Some contracts are merged from several contracts (let's call these type 3 contracts), for example 07-338004_11638 is merged from 5 contracts:

In [14]:
from contract import *
from experiment import *

import pyperclip

%reload_ext autoreload
%autoreload 2

In [15]:
c = Contract('07-338004_11638')
contract_number_regex = re.compile(r"CONTRACT NUMBER\s+([A-Za-z0-9-]+)")
print(re.findall(contract_number_regex, c.file_contents))
# pyperclip.copy(c.file_contents)

['07-338004', '01-0G4304', '05-1G9904', '05-1H0604', '07-338004']


So we can look into header and split all the contracts:

In [16]:
filepaths = get_some_contracts(num_contracts=None)
multiples = []
for filepath in tqdm(filepaths):
    regex = r'STATE OF CALIFORNIA\s+B I D   S U M M A R Y\s+DEPARTMENT OF TRANSPORTATION'  # this is very fast regex
    contract = Contract(filepath)
    matches = re.findall(regex, contract.file_contents, re.MULTILINE)
    if len(matches) > 1:
        multiples.append(contract.identifier)
len(multiples)
    

  0%|          | 0/8809 [00:00<?, ?it/s]

100%|██████████| 8809/8809 [00:01<00:00, 4800.18it/s]


34

And there are 34 contracts with multiple contracts.

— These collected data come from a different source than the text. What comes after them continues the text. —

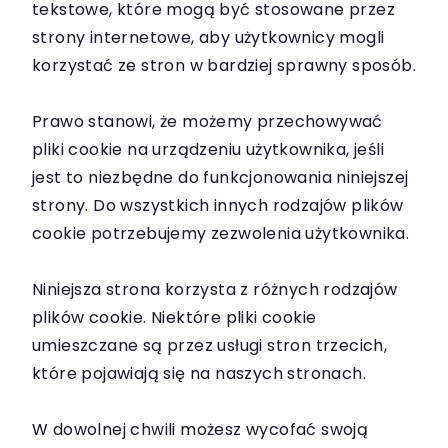
tekstowe, które mogą być stosowane przez
strony internetowe, aby użytkownicy mogli
korzystać ze stron w bardziej sprawny sposób.
Prawo stanowi, że możemy przechowywać
pliki cookie na urządzeniu użytkownika, jeśli
jest to niezbędne do funkcjonowania niniejszej
strony. Do wszystkich innych rodzajów plików
cookie potrzebujemy zezwolenia użytkownika.
Niniejsza strona korzysta z różnych rodzajów
plików cookie. Niektóre pliki cookie
umieszczane są przez usługi stron trzecich,
które pojawiają się na naszych stronach.
W dowolnej chwili możesz wycofać swoją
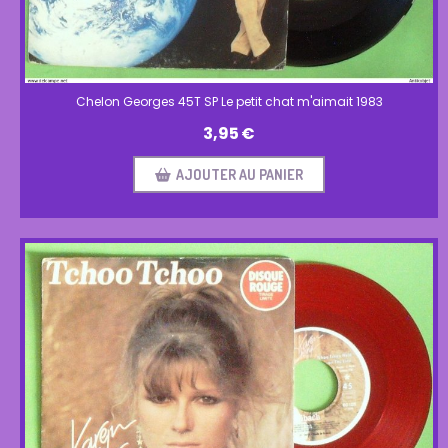
Chelon Georges 45T SP Le petit chat m'aimait 1983
3,95
€
AJOUTER AU PANIER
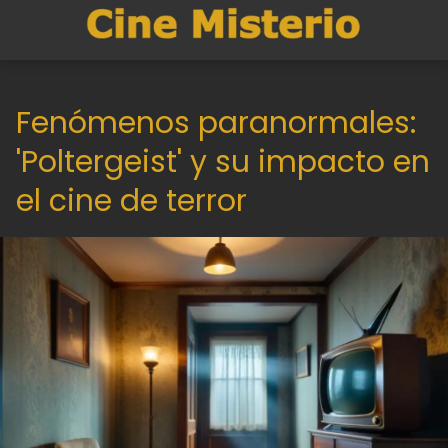
Fenómenos paranormales:
'Poltergeist' y su impacto en
el cine de terror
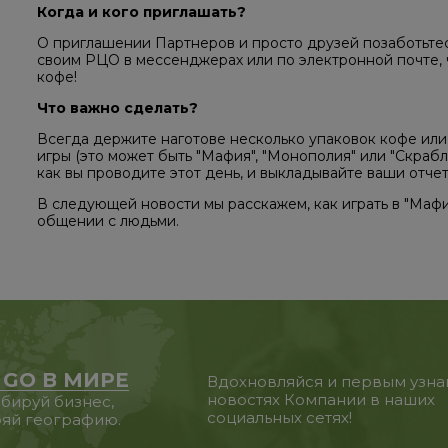
Когда и кого приглашать?
О приглашении Партнеров и просто друзей позаботьтес
своим РЦО в мессенджерах или по электронной почте, ч
кофе!
Что важно сделать?
Всегда держите наготове несколько упаковок кофе или 
игры (это может быть "Мафия", "Монополия" или "Скрабл"
как вы проводите этот день, и выкладывайте ваши отчет
В следующей новости мы расскажем, как играть в "Мафи
общении с людьми.
 GO В МИРЕ
Вдохновляйся и первым узна
новостях Компании в наших
бируй бизнес,
социальных сетях!
яй географию.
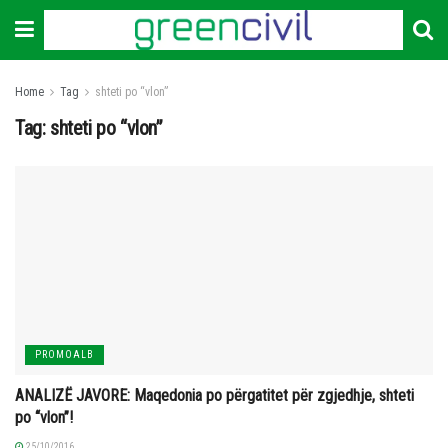
Home
Tag
shteti po “vlon”
Tag:
shteti po “vlon”
PROMOALB
ANALIZË JAVORE: Maqedonia po përgatitet për zgjedhje, shteti
po “vlon”!
25/10/2016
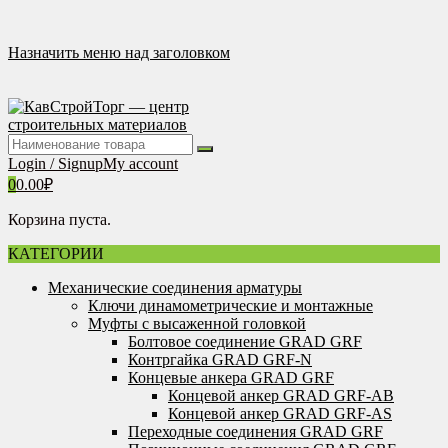
Перейти
к
содержимому
Назначить меню над заголовком
Login / Signup
My account
0
0.00
₽
Корзина пуста.
КАТЕГОРИИ
Механические соединения арматуры
Ключи динамометрические и монтажные
Муфты с высаженной головкой
Болтовое соединение GRAD GRF
Контргайка GRAD GRF-N
Концевые анкера GRAD GRF
Концевой анкер GRAD GRF-AB
Концевой анкер GRAD GRF-AS
Переходные соединения GRAD GRF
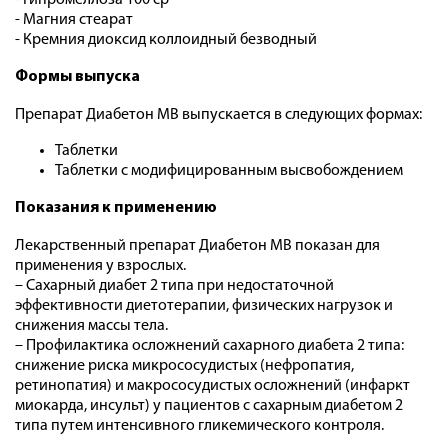
- Гипромеллоза 100 ср
- Магния стеарат
- Кремния диоксид коллоидный безводный
Формы выпуска
Препарат Диабетон МВ выпускается в следующих формах:
Таблетки
Таблетки с модифицированным высвобождением
Показания к применению
Лекарственный препарат Диабетон МВ показан для
применения у взрослых.
– Сахарный диабет 2 типа при недостаточной
эффективности диетотерапии, физических нагрузок и
снижения массы тела.
– Профилактика осложнений сахарного диабета 2 типа:
снижение риска микрососудистых (нефропатия,
ретинопатия) и макрососудистых осложнений (инфаркт
миокарда, инсульт) у пациентов с сахарным диабетом 2
типа путем интенсивного гликемического контроля.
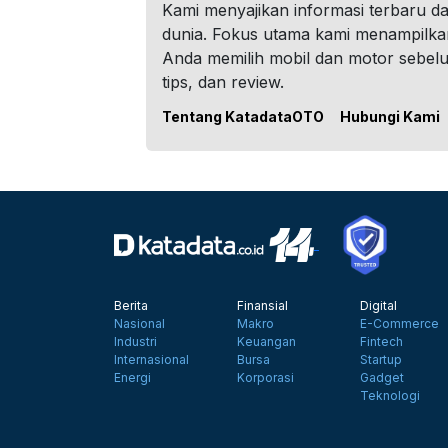
Kami menyajikan informasi terbaru dar
dunia. Fokus utama kami menampilka
Anda memilih mobil dan motor sebel
tips, dan review.
Tentang KatadataOTO
Hubungi Kami
Berita
Finansial
Digital
Nasional
Makro
E-Commerce
Industri
Keuangan
Fintech
Internasional
Bursa
Startup
Energi
Korporasi
Gadget
Teknologi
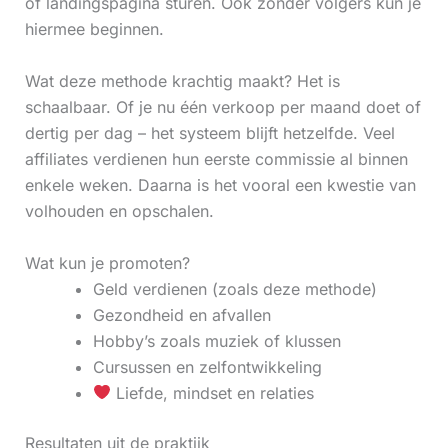
of landingspagina sturen. Ook zonder volgers kun je
hiermee beginnen.
Wat deze methode krachtig maakt? Het is
schaalbaar. Of je nu één verkoop per maand doet of
dertig per dag – het systeem blijft hetzelfde. Veel
affiliates verdienen hun eerste commissie al binnen
enkele weken. Daarna is het vooral een kwestie van
volhouden en opschalen.
Wat kun je promoten?
Geld verdienen (zoals deze methode)
Gezondheid en afvallen
Hobby’s zoals muziek of klussen
Cursussen en zelfontwikkeling
Liefde, mindset en relaties
Resultaten uit de praktijk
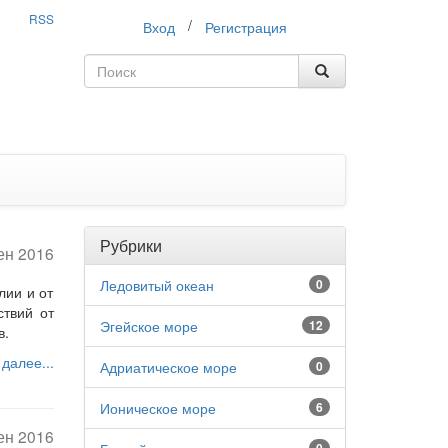
RSS
/
Вход
Регистрация
Рубрики
ен 2016
Ледовитый океан
0
лии и от
ствий от
Эгейское море
12
в.
 далее...
Адриатическое море
0
Ионическое море
6
ен 2016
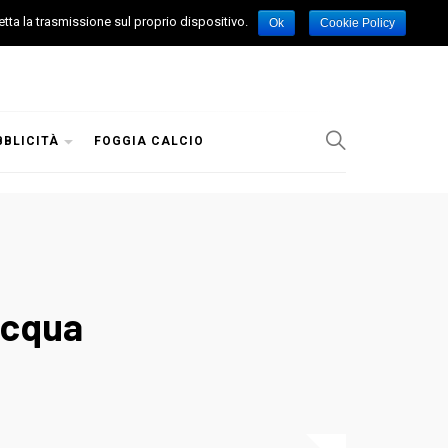
etta la trasmissione sul proprio dispositivo.
Ok
Cookie Policy
BBLICITÀ
FOGGIA CALCIO
’acqua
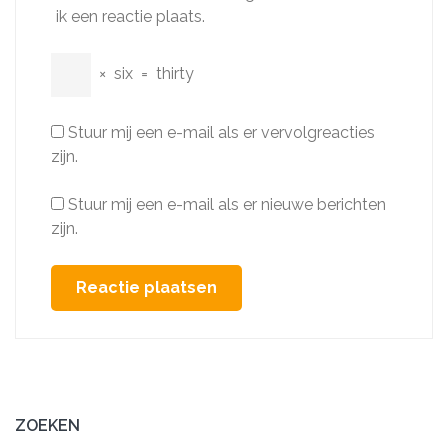
ik een reactie plaats.
×
six
=
thirty
Stuur mij een e-mail als er vervolgreacties
zijn.
Stuur mij een e-mail als er nieuwe berichten
zijn.
ZOEKEN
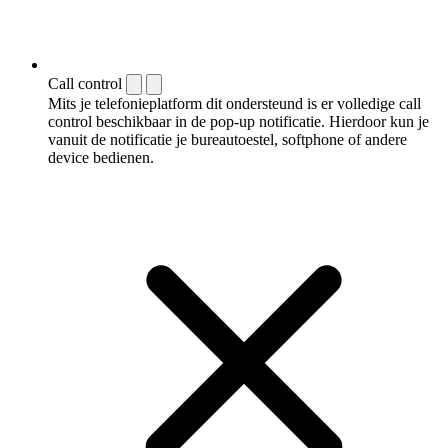
Call control
Mits je telefonieplatform dit ondersteund is er volledige call
control beschikbaar in de pop-up notificatie. Hierdoor kun je
vanuit de notificatie je bureautoestel, softphone of andere
device bedienen.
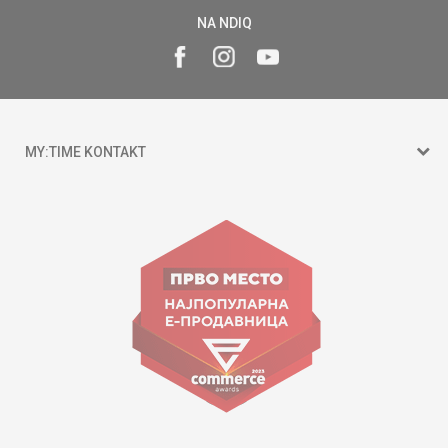
NA NDIQ
MY:TIME KONTAKT
15 150
Goce Nikolovski 74 Shkup
contact@mytime.mk
Orari i punës:
09:00 - 17:00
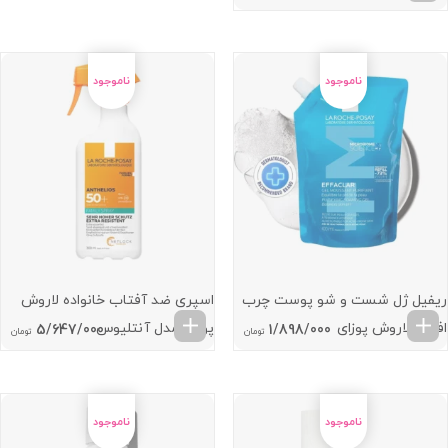
ریفیل ژل شست و شو پوست چرب
اسپری ضد آفتاب خانواده لاروش
افکلار لاروش پوزای
پوزای مدل آنتلیوس
5/647/000
1/898/000
تومان
تومان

Let's write a method to parse them:

In [30]:
def split_contract(identifier, output_path):
    """
    Uses phrase in the header to split the contract into multiple partial_texts, then saves those into separate files where new 
    name is the contract number + tag + index.
    """
    c = Contract(identifier)
    pattern = re.compile(r'[^\n]*STATE OF CALIFORNIA\s+B I D   S U M M A R Y\s+DEPARTMENT OF TRANSPORTATION')
    matches = re.finditer(pattern, c.file_contents)

    # Extract and print starting positions
    positions = [match.start() for match in matches] + [None]

    new_identifiers = []
    for i in range(len(positions) - 1):
        text_portion = '\n\n\n' + c.file_contents[positions[i]:positions[i+1]]  # add some newlines at the beginning
        # read the contract from the header:
        contract_number_regex = re.compile(r"CONTRACT NUMBER\s+([A-Za-z0-9-]+)")
        match = re.search(contract_number_regex, text_portion)
        
        new_identifier = match.group(1) + '.pdf_' + c.tag
        
        if new_identifier in new_identifiers:
            print(f"Found duplicate new identifier when parsing: {identifier}")
            continue
        
        output_file_path = output_path / f"{new_identifier}.txt"
        with open(output_file_path, 'w') as output_file:
            output_file.write(text_portion)
            
        new_identifiers.append(new_identifier)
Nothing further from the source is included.